What to do if you think you are neurodivergent

Some people might signpost to a psychologist in this scenario, but I advocate for connecting with other neurodivergent people as a first step.

Why? Because a visit to a psychologist could result in a lengthy or expensive diagnosis process, and this isn’t about having a piece of paper in your hand at the end of the day. Neurodiversity isn’t something to frame and put on the wall. It’s about working out what works for you.

Self-diagnosis is valid among the neurodiverse community, so meet other neurodivergent people (online is a great place to start), and see if what they’re saying resonates with you. You will likely pick up some tactics for making your life a little easier too.

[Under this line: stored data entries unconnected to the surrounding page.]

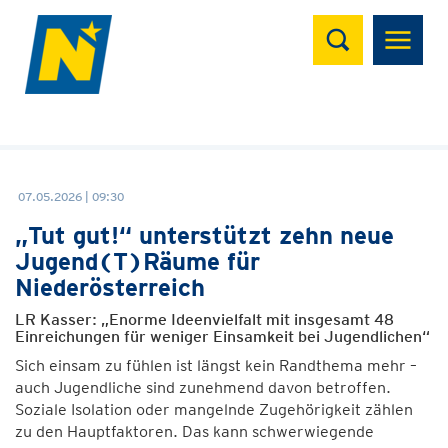
Suchen
07.05.2026 | 09:30
„Tut gut!“ unterstützt zehn neue
Jugend(T)Räume für
Niederösterreich
LR Kasser: „Enorme Ideenvielfalt mit insgesamt 48
Einreichungen für weniger Einsamkeit bei Jugendlichen“
Sich einsam zu fühlen ist längst kein Randthema mehr –
auch Jugendliche sind zunehmend davon betroffen.
Soziale Isolation oder mangelnde Zugehörigkeit zählen
zu den Hauptfaktoren. Das kann schwerwiegende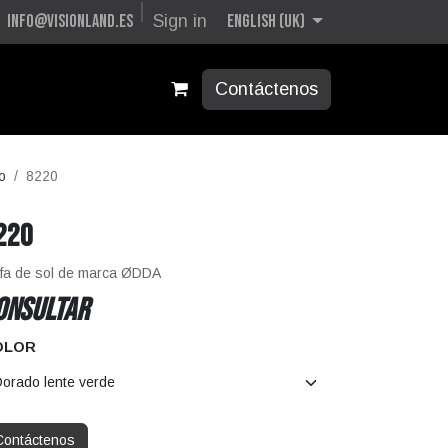
English (UK)
info@visionland.es
Sign in
Contáctenos
o
8220
220
fa de sol de marca ØDDA
ONSULTAR
OLOR
Contáctenos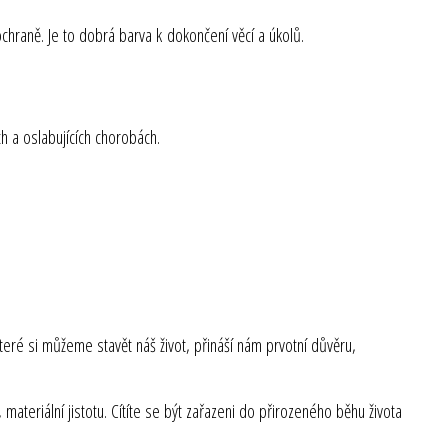
hraně. Je to dobrá barva k dokončení věcí a úkolů.
ch a oslabujících chorobách.
teré si můžeme stavět náš život, přináší nám prvotní důvěru,
, materiální jistotu. Cítíte se být zařazeni do přirozeného běhu života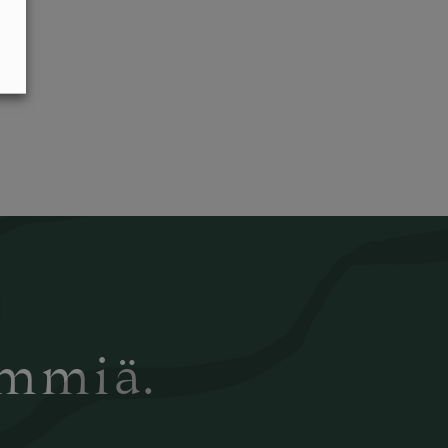
ämmiä.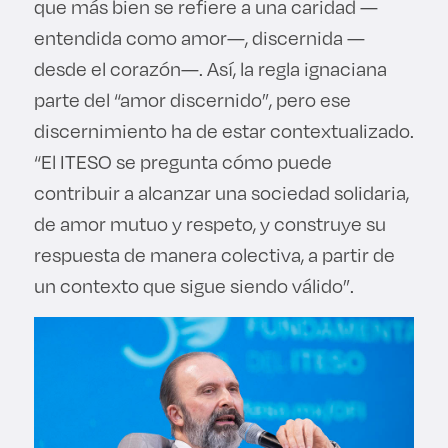
que más bien se refiere a una caridad —
entendida como amor—, discernida —
desde el corazón—. Así, la regla ignaciana
parte del “amor discernido”, pero ese
discernimiento ha de estar contextualizado.
“El ITESO se pregunta cómo puede
contribuir a alcanzar una sociedad solidaria,
de amor mutuo y respeto, y construye su
respuesta de manera colectiva, a partir de
un contexto que sigue siendo válido”.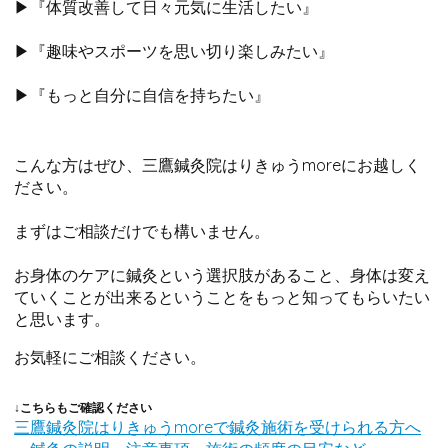
▶『体質改善して日々元気に生活したい』
▶『趣味やスポーツを思い切り楽しみたい』
▶『もっと自分に自信を持ちたい』
こんな方はぜひ、三鷹鍼灸院はりきゅうmoreにお越しく
ださい。
まずはご相談だけでも構いません。
お身体のケアに鍼灸という選択肢があること、身体は変え
ていくことが出来るということをもっと知ってもらいたい
と思います。
お気軽にご相談ください。
↓こちらもご確認ください
三鷹鍼灸院はりきゅうmoreで鍼灸施術を受けられる方へ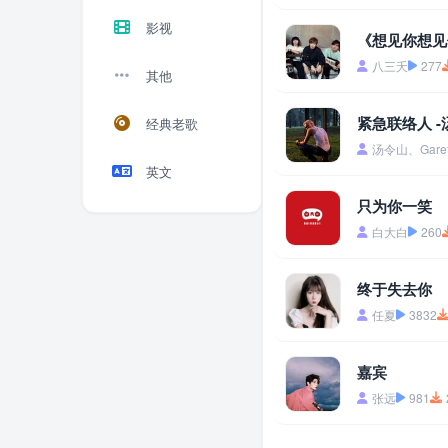
影视
《想见你想见
八三夭
277
其他
紧急联络人 -
经典老歌
汤令山、Garet
英文
只为你一笑
白大白
260
终于失去你
任夏
3832
嘉宾
张远
981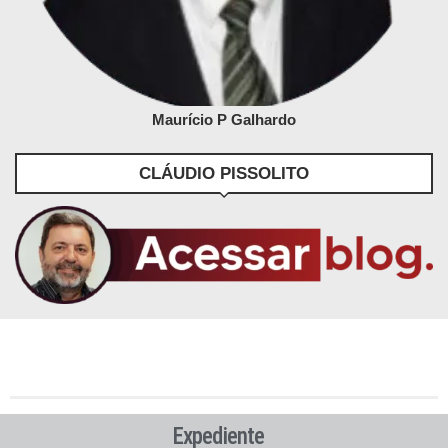
Maurício P Galhardo
CLÁUDIO PISSOLITO
Expediente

What to do if you think your child is neurodivergent

Again, it is worth connecting with other parents of neurodivergent children and also with neurodivergent adults, but you might also want to look at diagnostic criteria – adjusted for girls if you are looking for your daughter. There will likely be some signs to look out for that you weren’t necessarily expecting, such as:

For dyslexia: perfectionism, inconsistency and/or hyper-organisation

For ADHD: anxiety, low self esteem, day dreaming

For autism: anxiety, shyness, black and white thinking

If you think a friend is neurodivergent

Someone once said to me, “No one needs unsolicited feedback.” And while I do agree – the realisation you are neurodivergent can be life shattering and tear down the identity you have been building your whole life – I do understand that you want to help.

My suggestion is to start by helping with the things that appear to pose a challenge. For example, picking a table in a cafe away from the counter if your friend struggles with too much going on around them. Or introducing them to someone if they have no one else to talk to at a party. Calculating how to split the bill if they struggle with numbers. Sending a link in advance to the restaurant’s online menu if they are dyslexic or struggle with too much choice.

These sorts of accommodations will be far more valuable to your friend and will really have a positive impact for them.

Most importantly, keep reading about Neurodiversity because the more we understand ourselves the more we realise that there are other people out there just like us.